# What I just got from the devil site.....



## eurovw89 (Dec 31, 2008)

This site is draining the hell out of my funds...lol


----------



## ca21455 (Jul 23, 2006)

Excellent colletiong of smokes and a fine cutter also!


----------



## eurovw89 (Dec 31, 2008)

thanks....just getting into smoking.....about a 1-2yrs now, but I probably have a years supply now...lol I had the Palio cutter, loved, but missed placed it or 5 fingers picked it up or something....so I needed a new one. lol


----------



## DSturg369 (Apr 6, 2008)

Great looking score! :tu


----------



## bigd618 (Dec 10, 2009)

I've got a few Xikars - including one that lives in my tackle box. They're great cutters. 

That CAO Criollo looks good. Haven't had one of those in a while.


----------



## Arrows (Jan 14, 2010)

Nice pickups! They call it the devil's site for a reason. lol

Btw, a little off topic here, is your xikar cutter smooth on both sides when you close it? I just got mine in and one side is a little sticky.


----------



## Justy P (Dec 9, 2009)

Cbid wants us all to be poor.


----------



## eurovw89 (Dec 31, 2008)

Arrows said:


> Nice pickups! They call it the devil's site for a reason. lol
> 
> Btw, a little off topic here, is your xikar cutter smooth on both sides when you close it? I just got mine in and one side is a little sticky.
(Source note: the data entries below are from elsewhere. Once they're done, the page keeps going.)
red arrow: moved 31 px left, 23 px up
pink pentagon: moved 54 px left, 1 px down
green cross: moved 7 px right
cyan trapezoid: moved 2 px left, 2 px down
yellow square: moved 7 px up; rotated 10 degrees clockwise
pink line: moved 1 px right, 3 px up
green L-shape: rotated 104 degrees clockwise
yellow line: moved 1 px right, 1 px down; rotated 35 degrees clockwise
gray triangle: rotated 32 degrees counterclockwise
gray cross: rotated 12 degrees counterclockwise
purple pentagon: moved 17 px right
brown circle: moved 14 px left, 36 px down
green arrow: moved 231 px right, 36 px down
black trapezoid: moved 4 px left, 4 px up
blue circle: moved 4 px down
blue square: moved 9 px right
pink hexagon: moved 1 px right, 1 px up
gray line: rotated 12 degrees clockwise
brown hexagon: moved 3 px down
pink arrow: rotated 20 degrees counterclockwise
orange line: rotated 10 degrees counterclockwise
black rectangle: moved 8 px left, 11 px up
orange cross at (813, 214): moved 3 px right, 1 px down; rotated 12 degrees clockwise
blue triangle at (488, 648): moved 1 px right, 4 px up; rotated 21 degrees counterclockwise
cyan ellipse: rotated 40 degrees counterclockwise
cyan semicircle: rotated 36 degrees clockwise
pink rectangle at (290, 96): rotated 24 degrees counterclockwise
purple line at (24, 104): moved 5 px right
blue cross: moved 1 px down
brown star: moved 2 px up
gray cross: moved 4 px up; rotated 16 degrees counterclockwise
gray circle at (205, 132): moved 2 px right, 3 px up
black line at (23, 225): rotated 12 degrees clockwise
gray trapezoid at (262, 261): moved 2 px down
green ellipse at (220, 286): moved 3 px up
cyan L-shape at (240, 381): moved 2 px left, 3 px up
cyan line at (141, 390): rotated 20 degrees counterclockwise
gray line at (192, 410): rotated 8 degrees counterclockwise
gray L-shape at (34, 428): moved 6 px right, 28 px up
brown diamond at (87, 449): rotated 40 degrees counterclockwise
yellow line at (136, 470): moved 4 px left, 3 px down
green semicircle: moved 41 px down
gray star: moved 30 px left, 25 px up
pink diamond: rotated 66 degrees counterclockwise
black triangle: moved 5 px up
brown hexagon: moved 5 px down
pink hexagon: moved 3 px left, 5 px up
Yes at first mine was....but now i play with it alot  it is freeing up a little....my left side was stick'n a bit


----------



## bigd618 (Dec 10, 2009)

The one in my tackle box sticks but it's been through hell and is missing the plastic on one side.


----------



## salmonfly (Nov 11, 2009)

Hey Jeff, Now that a nice score!:thumb:


----------



## mc2712 (Mar 14, 2008)

Great pick-ups from the devil site, enjoy!


----------



## jaydub13 (Jan 13, 2010)

Nice pickup! Your humi will be happy.


----------



## Icebergster (Feb 7, 2010)

The devil site? Im lost fellas......:ask:


----------



## unsafegraphics (Dec 18, 2009)

Icebergster said:


> The devil site? Im lost fellas......:ask:


...Don't do it... get away...

SAVE YOURSELF WHILE YOU STILL CAN!!!

:bolt:


----------



## 41 ChevHead (Jan 9, 2010)

Well worth the money spent. Enjoy these and buy more !!


----------



## KetherInMalkuth (Dec 17, 2009)

Icebergster said:


> The devil site? Im lost fellas......:ask:


www.cigarbid.com = The Devil Site, cbid, the site that drains all extra money and leaves you with stacks of packages you have to explain to your wife. (I use the word "extra" loosly, some of you know what I'm talking about)


----------



## WannabeCigarAficionado (Feb 22, 2010)

I could see those in my collection


----------